Portland Art Museum, Portland, Oregon
Review by Richard Speer


Yosa Buson (Japanese, 1716–1783), "Thatched Retreat on Cold Mountain" (detail), early to mid-1770s, hanging scroll, ink and color on silk. Courtesy of Mary and Cheney Cowles

Continuing through January 13, 2019

It is, as they say, a splashy opening. A two-story banner announces “Poetic Imagination in Japanese Art,” reproducing an 1855 scroll, “Orchid Pavilion in Blue and Green,” by Yamamoto Baiitsu. Apart from this banner, the only other piece in the cavernous foyer is a humble tokonoma pavilion created by Portland-based wood artist Tom Ross. The contrast between soaring, expansive gesture and empty space sets up the dynamic between form and absence so central to much of Japanese taste. From the entryway, we travel through four main thematic sections, spanning more than 100 artworks from the 8th- through 20th-Centuries, all deftly curated from the holdings of Seattle-based collectors Mary and Cheney Cowles by Maribeth Graybill, the museum’s curator of Asian art. Each of these four groupings probes the relationship between word and image, poetry and gesture, in Japanese calligraphy, landscape painting and ceramics. Arguably, pictographic scripts such as kanji are inherently more expressive than phonetic scripts such as the Latin alphabet we use for English (no doubt Western calligraphers and font designers might beg to differ), lending heightened pictorial/textual potency to the Japanese poems illustrated here.

The first themed section considers the tradition of waka poetry, a form akin to haiku but with a different syllabic structure. Masters of this form — the poets Hitomaro, Ise and Komachi — are portrayed reverently and idiosyncratically in a 1691 triptych by another trio of artist/poets, the father/son/grandson lineage of Mitsuoki, Mitsunari and Mitsutaka Tosa. The piece establishes the importance of family and the generational passing-down of knowledge within East-Asian arts and letters. The second grouping deals with the influence of Zen Buddhism on Japanese calligraphy, contrasting the immaculately regular columns of text in the “Tōdaiji Scriptorium” (744 C.E.) with the looser, more improvisational brushwork of later masters such as Ikkyū Sōjun and Ryōkan.

Next, in a large room painted robin’s-egg blue (a chromatic choice that complements the artworks’ largely subdued palette), a paean to 18th- and 19th-Century literati painting chronicles the milieu of Japanese aesthetes who idolized Chinese courtly mores. Among the strongest works in this gallery and the show as a whole is a six-panel screen, “Old Plum” (circa mid-to-late 17th Century) by Tokuyama Gyokuran, one of the rare female artists to achieve prominence during this era. The painting’s gestural muscularity stands in dramatic relief to Gyokuran’s intricately filigreed handling of the tree’s branches.

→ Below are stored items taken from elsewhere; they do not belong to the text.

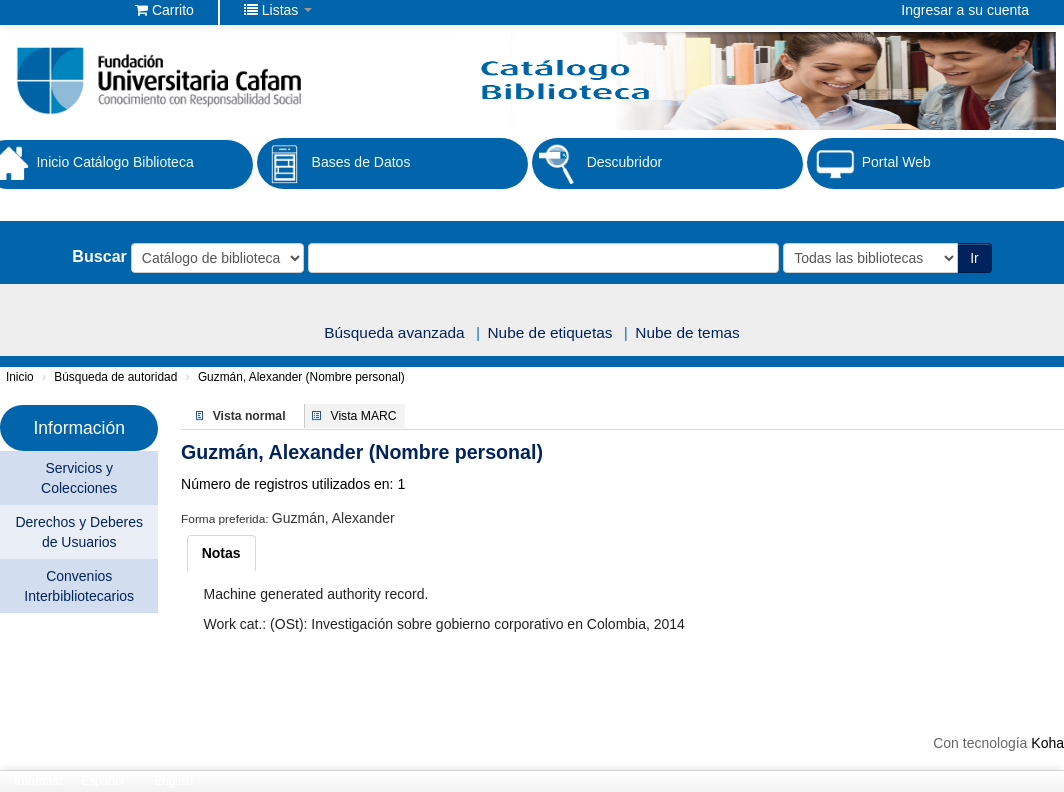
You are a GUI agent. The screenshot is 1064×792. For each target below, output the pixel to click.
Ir (974, 258)
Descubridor (597, 163)
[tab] (221, 553)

In the show’s fourth and final installment, late-19th- and 20th-Century artists during and after the Meiji Restoration struggle to integrate traditional genres and techniques with the Western influences they were increasingly exposed to. Inoue Yūichi’s “Shout” (1961) updates an ancient Buddhist exhortation — cacophonous noises as vehicles to shock students out of complacency — with the unabashed gesturalism of Abstract Expressionism and its Japanese successor, the Gutai movement. An earlier work, “Traveling in the Snow” (circa 1920s) by Hashimoto Kansetsu, renders snowflakes as flung white paint, drawing on time-honored flung-ink techniques that also anticipate the dripped and flung paint of AbEx exemplars Jackson Pollock and Sam Francis.

Across the more than thousand-year range of these works, pictorial relationships between early and modern pieces are enriched by other, more subtextual relationships: between teachers and their disciples, between painters and poets who knew and revered one another, between artists who paid homage to the poets of bygone times. These affinities among the art objects themselves, their histories and contexts, play as a kind of harmony to the formal themes laid out in the exhibition as a whole. They would not be readily apparent to lay viewers were it not for the thoughtful didactic texts accompanying each object. These texts also include accessible translations of the poems inscribed on the screens and scrolls displayed, further turning what might have been an esoteric experience into an emotionally resonant opportunity for viewers unfamiliar with the subject matter.